Real solution: Fix the application error. If it's a configuration issue, kubectl get configmap and kubectl get secret to verify they exist and are mounted correctly.
Fire #3: "Services Returning 503s"
The service exists, but traffic isn't flowing. Run: kubectl get endpoints [service-name]. If endpoints are empty, your service selector doesn't match any pods. If endpoints exist but you still get 503s, check network policies with kubectl get networkpolicy.
Real solution: Fix your label selectors or network policies. Remember: services don't magically find pods - they match labels.
How to Read Error Messages That Look Like Alphabet Soup
Kubernetes errors follow patterns. Here's your decoder ring:
"ImagePullBackOff": "I can't find the Docker image you asked for." Check the image name, tag, and your registry permissions.
"FailedScheduling": "There's no room at the inn." Either no nodes match nodeSelector/affinity rules, or there aren't enough resources.
"FailedMount": "I can't attach your storage." Check your PersistentVolumeClaims, StorageClasses, and cloud provider quotas.
"ContainerCreating" for more than a minute: Usually means pulling a large image or waiting for storage. Check with kubectl describe pod for details.

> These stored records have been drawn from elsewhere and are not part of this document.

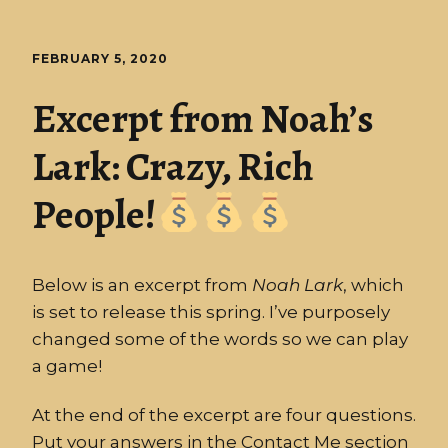
FEBRUARY 5, 2020
Excerpt from Noah’s
Lark: Crazy, Rich
People!
Below is an excerpt from
Noah
Lark
, which
is set to release this spring. I’ve purposely
changed some of the words so we can play
a game!
At the end of the excerpt are four questions.
Put your answers in the Contact Me section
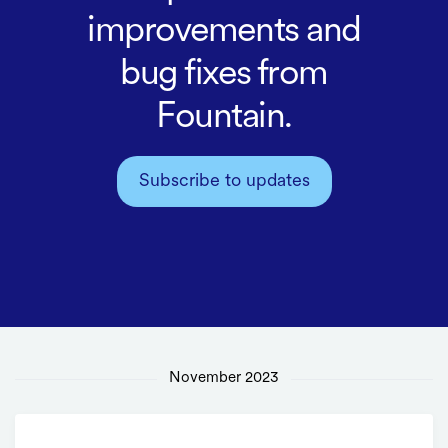
improvements and
bug fixes from
Fountain.
Subscribe to updates
November 2023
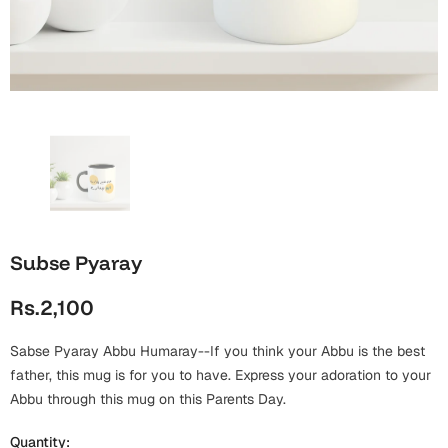
Wall Arts
Boss
Mugs
Premium Diaries
Birthday
Bridal Shower
Notebooks
Tote Bags
Cards
Mugs
Photo Frames
Tumblers
Christmas
Wall Arts
Scented Candles
Bookmarks
Congratulations
Notebooks
Wall Art
Subse Pyaray
Boss Day
Eid-ul-Azha
Wallets
Rs.2,100
Cards
Eid-ul-Fitr
Mugs
Sabse Pyaray Abbu Humaray--If you think your Abbu is the best
Wall Arts
father, this mug is for you to have. Express your adoration to your
Engagement
Abbu through this mug on this Parents Day.
Notebooks
Bookmarks
Quantity:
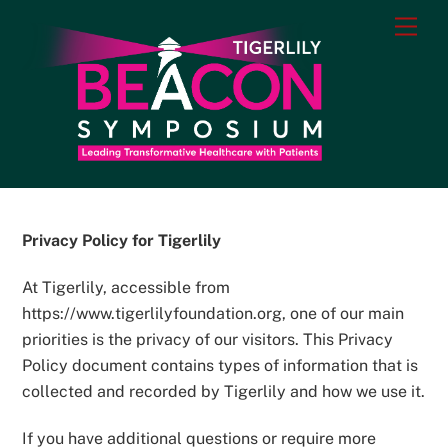
Skip
Men
to
content
Privacy Policy for Tigerlily
At Tigerlily, accessible from
https://www.tigerlilyfoundation.org, one of our main
priorities is the privacy of our visitors. This Privacy
Policy document contains types of information that is
collected and recorded by Tigerlily and how we use it.
If you have additional questions or require more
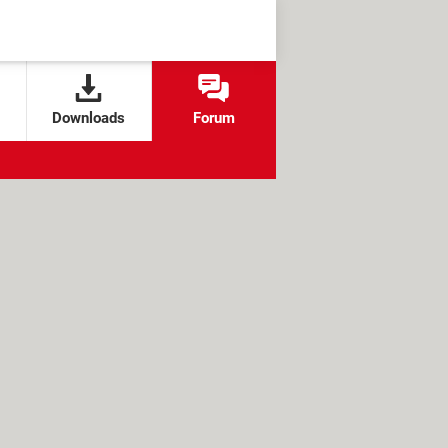
Downloads
Forum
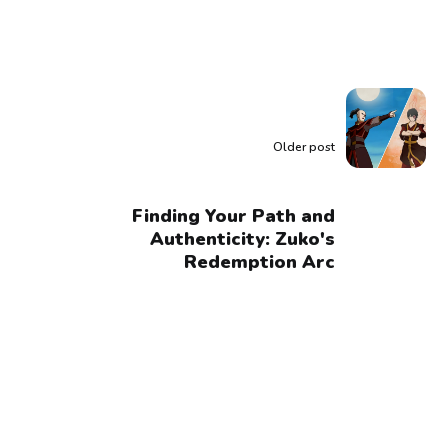
Older post
Finding Your Path and
Authenticity: Zuko's
Redemption Arc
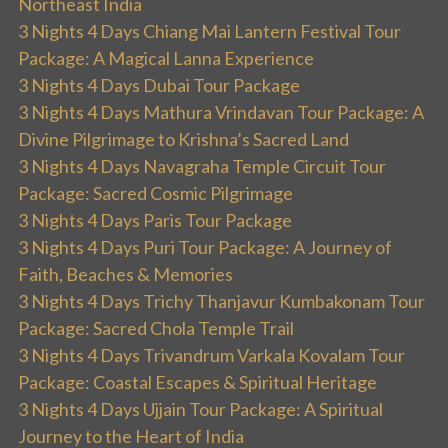
Northeast India
3 Nights 4 Days Chiang Mai Lantern Festival Tour
Package: A Magical Lanna Experience
3 Nights 4 Days Dubai Tour Package
3 Nights 4 Days Mathura Vrindavan Tour Package: A
Divine Pilgrimage to Krishna’s Sacred Land
3 Nights 4 Days Navagraha Temple Circuit Tour
Package: Sacred Cosmic Pilgrimage
3 Nights 4 Days Paris Tour Package
3 Nights 4 Days Puri Tour Package: A Journey of
Faith, Beaches & Memories
3 Nights 4 Days Trichy Thanjavur Kumbakonam Tour
Package: Sacred Chola Temple Trail
3 Nights 4 Days Trivandrum Varkala Kovalam Tour
Package: Coastal Escapes & Spiritual Heritage
3 Nights 4 Days Ujjain Tour Package: A Spiritual
Journey to the Heart of India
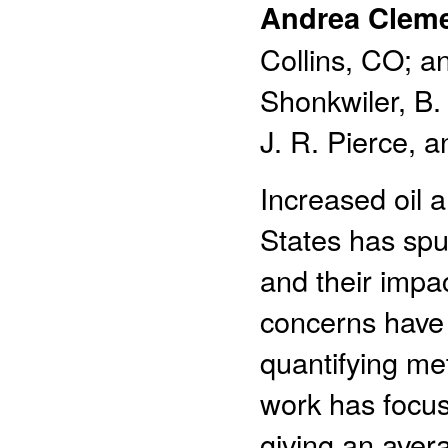
Andrea Clem
Collins, CO; a
Shonkwiler, B.
J. R. Pierce, an
Increased oil 
States has spu
and their impa
concerns have 
quantifying met
work has focus
giving an aver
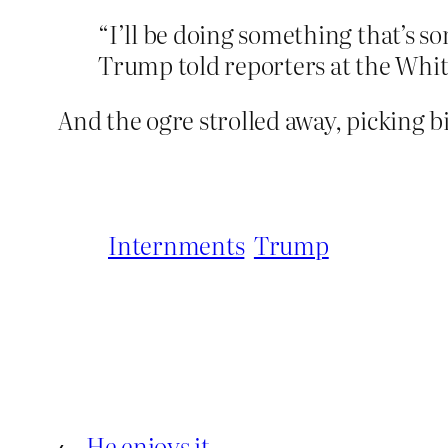
“I’ll be doing something that’s s
Trump told reporters at the Whi
And the ogre strolled away, picking bi
Internments
Trump
←
He enjoys it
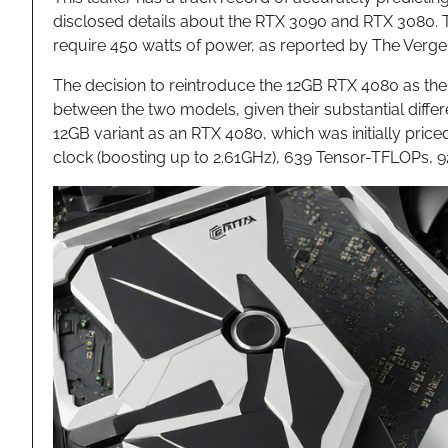
disclosed details about the RTX 3090 and RTX 3080. T
require 450 watts of power, as reported by The Verge
The decision to reintroduce the 12GB RTX 4080 as the R
between the two models, given their substantial differe
12GB variant as an RTX 4080, which was initially pri
clock (boosting up to 2.61GHz), 639 Tensor-TFLOPs,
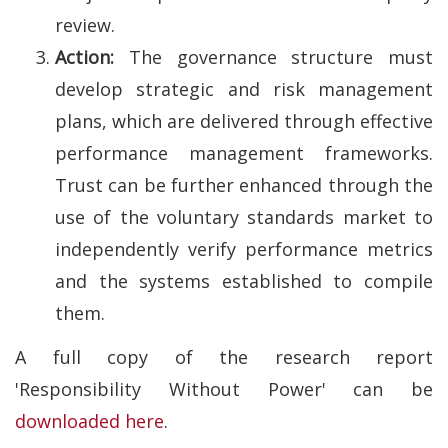
review.
Action:
The governance structure must
develop strategic and risk management
plans, which are delivered through effective
performance management frameworks.
Trust can be further enhanced through the
use of the voluntary standards market to
independently verify performance metrics
and the systems established to compile
them.
A full copy of the research report
'Responsibility Without Power' can be
downloaded here
.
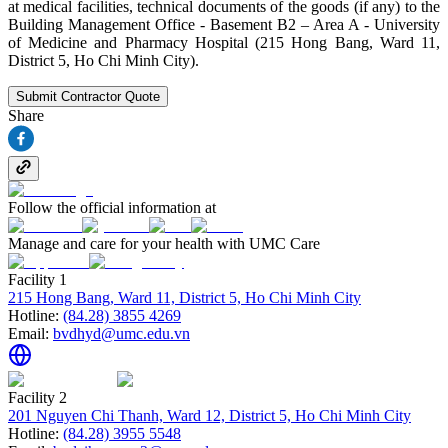
at medical facilities, technical documents of the goods (if any) to the
Building Management Office - Basement B2 – Area A - University
of Medicine and Pharmacy Hospital (215 Hong Bang, Ward 11,
District 5, Ho Chi Minh City).
Submit Contractor Quote
Share
Follow the official information at
Manage and care for your health with UMC Care
Facility 1
215 Hong Bang, Ward 11, District 5, Ho Chi Minh City
Hotline:
(84.28) 3855 4269
Email:
bvdhyd@umc.edu.vn
Facility 2
201 Nguyen Chi Thanh, Ward 12, District 5, Ho Chi Minh City
Hotline:
(84.28) 3955 5548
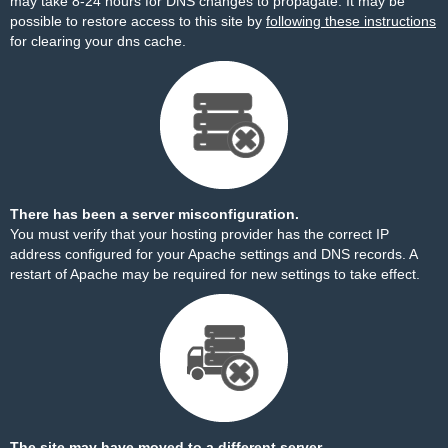
may take 8-24 hours for DNS changes to propagate. It may be
possible to restore access to this site by
following these instructions
for clearing your dns cache.
There has been a server misconfiguration.
You must verify that your hosting provider has the correct IP
address configured for your Apache settings and DNS records. A
restart of Apache may be required for new settings to take effect.
The site may have moved to a different server.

When to Admit Defeat and Escalate (Without Looking Incompetent)
You've been at it for 30 minutes. The sun is coming up. Here's how to escalate:
1. Document what you've tried: "Checked nodes (all Ready), pods (3 in CrashLoopBackOff), logs show DB connection timeout, verified DB is reachable from node."
2. State your hypothesis: "I think this is either a network policy blocking DB traffic or a credentials issue with the latest secret update."
3. Ask specific questions: "Has anyone modified network policies in the last hour? Was there a secret rotation?"
This makes you look methodical, not panicked. You're handing off context, not just a burning dumpster.
The Post-Mortem Template That Actually Prevents Fires
After you fix it (congratulations!), write this down:
Timeline: [Detection → Escalation → Resolution]
Root Cause: [Not "K8s was down" - what SPECIFICALLY failed?]
Detection Gap: [Why did we find out from users/not monitoring?]
Action Items: [Specific, assigned, with dates]
- [ ] Add alert for [specific metric that would have warned us]
- [ ] Update runbook with steps from this incident
- [ ] Fix [the actual broken thing] in code/config
The magic question: "What will we do differently so this never happens again?" Not "How do we fix it faster next time?"
Pro Tips From Someone Who's Burned Things
1. Set up kubectl get events --watch in a separate terminal during incidents. New events appear in real-time.
2. Use kubectl get pods -o wide to see which node each pod is on. Sometimes one bad node is taking down everything.
3. Before deleting anything, add --dry-run=client -o yaml to see what you WOULD have created. It's a spell-check for your kubectl commands.
4. Label your resources like you'll be debugging at 3 AM (because you will). Meaningful labels beat clever ones every time.
5. Keep a "war room" notes file with every command you run and its output. This becomes your post-mortem draft.
Conclusion: Don't Fight Fire With Fire
Kubernetes incidents feel like emergencies because everything is abstracted away until it breaks. But underneath the YAML and abstractions are the same old problems: resources, networking, and configuration.
The difference between a junior who panics and a senior who solves isn't magic knowledge - it's a systematic approach. Follow the triage checklist, understand what the errors actually mean, fix the root cause (not just the symptom), and document it so you only fight each fire once.
Now go update your runbook with that 5-minute checklist. Your future 2 AM self will thank you.